Grace had a knee replacement last week and recovers in an outpatient ward. She is well taken care of. We visit her and boy, one can really see the surgery. She is in good spirits and seeing the grand kids a blessing. Eitan and Madeleine about the age when I recall Grandma and George -- we visited Columbus, Ohio every summer for a few weeks of swim lessons, fishing and King's Island amusement park. All this before my Grandfather passed away in '76 and Dorothy moved to the top tenth floor of Bay Village in Sarasota, Florida. She was wise, assuming correctly that she would see more of her grandchildren in a gulf climate.
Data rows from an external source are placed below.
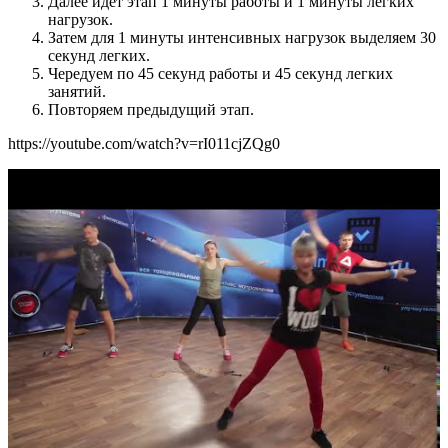
Далее идет этап 1 минуты работы и 1 минуты легких
нагрузок.
Затем для 1 минуты интенсивных нагрузок выделяем 30
секунд легких.
Чередуем по 45 секунд работы и 45 секунд легких
занятий.
Повторяем предыдущий этап.
https://youtube.com/watch?v=rI011cjZQg0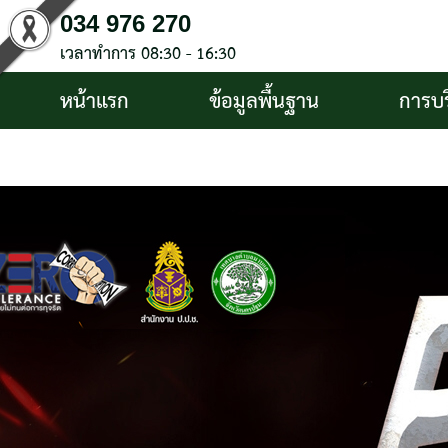
034 976 270
เวลาทำการ 08:30 - 16:30
หน้าแรก
ข้อมูลพื้นฐาน
การบ
บริการประชาชน
ติดต่อ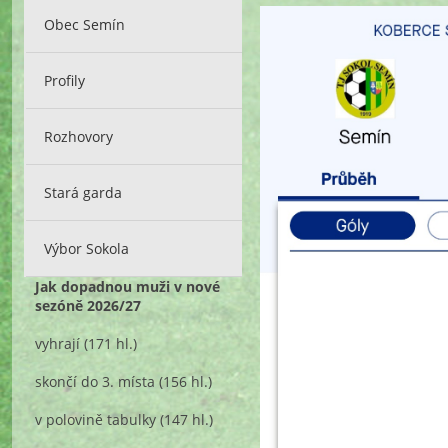
Obec Semín
Profily
Rozhovory
Stará garda
Výbor Sokola
Jak dopadnou muži v nové
sezóně 2026/27
vyhrají
(171 hl.)
skončí do 3. místa
(156 hl.)
v polovině tabulky
(147 hl.)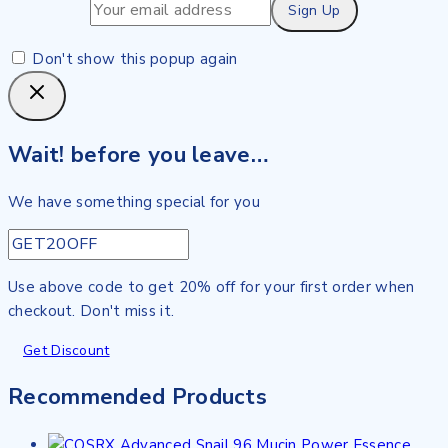
Don't show this popup again
Wait! before you leave…
We have something special for you
Use above code to get 20% off for your first order when
checkout. Don't miss it.
Get Discount
Recommended Products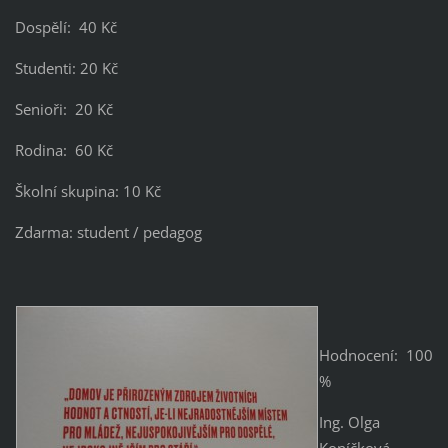
Dospělí: 40 Kč
Studenti: 20 Kč
Senioři: 20 Kč
Rodina: 60 Kč
Školní skupina: 10 Kč
Zdarma: student / pedagog
Hodnocení: 100
%
Ing. Olga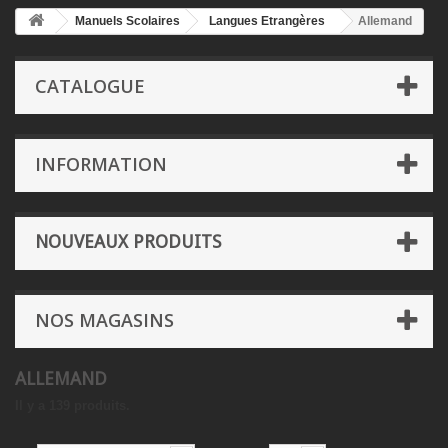
Manuels Scolaires
Langues Etrangères
Allemand
CATALOGUE
INFORMATION
NOUVEAUX PRODUITS
NOS MAGASINS
ALLEMAND
Il y a 139 produits.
Sonnet and I up at the crack of dawn to run Nimitz Trail, where I have been going since age three through different reflective points of my life: college, First Boston, business school and now London, most recently in May. Life may change but not the fire trail. A Eucalyptus Grove, with its stripped bark and hanging leaves, makes me think of Hallowe'en which is a nice time in the Bay Area since often warm and football season in full swing. Today it is foggy and damp - pea soup - and it takes us a few miles to warm up. Sonnet will run a half-marathon in September and we cruise along doing 8 minute miling at one point. She is fit.

Kate - Madeleine - Diner

Monday, August 2


We are seated with Ray, a groovy dude from a by-gone rock-and-roll era which he photographed and critiqued. Ray is a cousin to Jeanine and close friends with Andy Parker, the guitarist for legendary band UFO who gave us "Too Hot To Handle" and the seven-minute opus "Love To Love," which is well visited on YouTube. UFO came together in the early '70s as a transitional group between hard rock and heavy metal and Ray was with them all the way. They rocked. He describes the back stage and hanging out which allowed him to produce intimate work. He was part of the scene. Now, Ray laments, photags allowed three songs to get their shot. And worse, I speculate, the sex and drugs and rock and roll gone with Led Zepplin leaving us with Boyzone and Boyz II Men. What's a writer to do?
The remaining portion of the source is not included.